Nothing below is to be printed except the lines between the line holding "제주시험장은 일제 패망이후 국가로 귀속됐고, 현재 제" and the line holding "방은희, 母 고독사에", inclusive, each exactly as it appears.
- - - - - - -
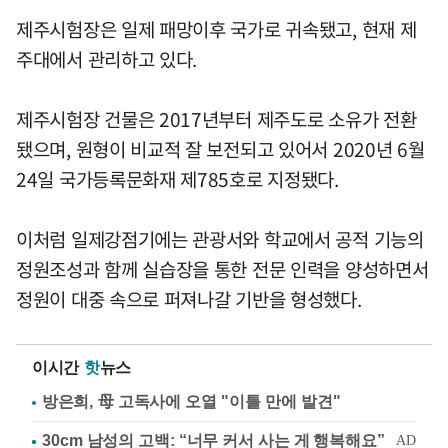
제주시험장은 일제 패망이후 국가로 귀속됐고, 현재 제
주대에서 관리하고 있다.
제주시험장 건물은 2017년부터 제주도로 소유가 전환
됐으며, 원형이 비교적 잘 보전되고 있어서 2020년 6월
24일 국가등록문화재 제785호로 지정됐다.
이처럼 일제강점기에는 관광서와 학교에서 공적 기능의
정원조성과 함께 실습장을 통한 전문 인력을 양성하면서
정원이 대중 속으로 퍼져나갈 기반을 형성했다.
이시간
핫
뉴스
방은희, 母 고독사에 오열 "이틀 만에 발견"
- - - - - - -
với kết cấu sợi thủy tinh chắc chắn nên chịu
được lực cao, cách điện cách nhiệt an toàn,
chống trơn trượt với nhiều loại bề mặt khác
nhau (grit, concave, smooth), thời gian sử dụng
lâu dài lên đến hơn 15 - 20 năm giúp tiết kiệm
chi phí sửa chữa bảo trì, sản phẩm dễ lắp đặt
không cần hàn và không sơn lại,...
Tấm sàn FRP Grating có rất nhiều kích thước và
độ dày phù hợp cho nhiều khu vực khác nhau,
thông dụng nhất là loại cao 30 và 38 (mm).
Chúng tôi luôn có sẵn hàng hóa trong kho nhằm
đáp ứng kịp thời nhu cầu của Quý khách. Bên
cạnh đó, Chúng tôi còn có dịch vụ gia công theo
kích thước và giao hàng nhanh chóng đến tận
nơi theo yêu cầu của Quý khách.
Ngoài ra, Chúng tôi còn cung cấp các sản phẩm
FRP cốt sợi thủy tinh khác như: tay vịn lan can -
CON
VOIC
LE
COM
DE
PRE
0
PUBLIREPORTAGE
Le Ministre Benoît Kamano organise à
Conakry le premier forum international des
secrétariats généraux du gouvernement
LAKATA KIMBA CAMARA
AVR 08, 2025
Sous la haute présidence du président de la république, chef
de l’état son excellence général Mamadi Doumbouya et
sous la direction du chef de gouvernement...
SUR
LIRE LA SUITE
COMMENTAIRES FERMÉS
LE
- - - - - - -
## Exercise solution
제주시험장은 일제 패망이후 국가로 귀속됐고, 현재 제
주대에서 관리하고 있다.
제주시험장 건물은 2017년부터 제주도로 소유가 전환
됐으며, 원형이 비교적 잘 보전되고 있어서 2020년 6월
24일 국가등록문화재 제785호로 지정됐다.
이처럼 일제강점기에는 관광서와 학교에서 공적 기능의
정원조성과 함께 실습장을 통한 전문 인력을 양성하면서
정원이 대중 속으로 퍼져나갈 기반을 형성했다.
이시간
핫
뉴스
방은희, 母 고독사에 오열 "이틀 만에 발견"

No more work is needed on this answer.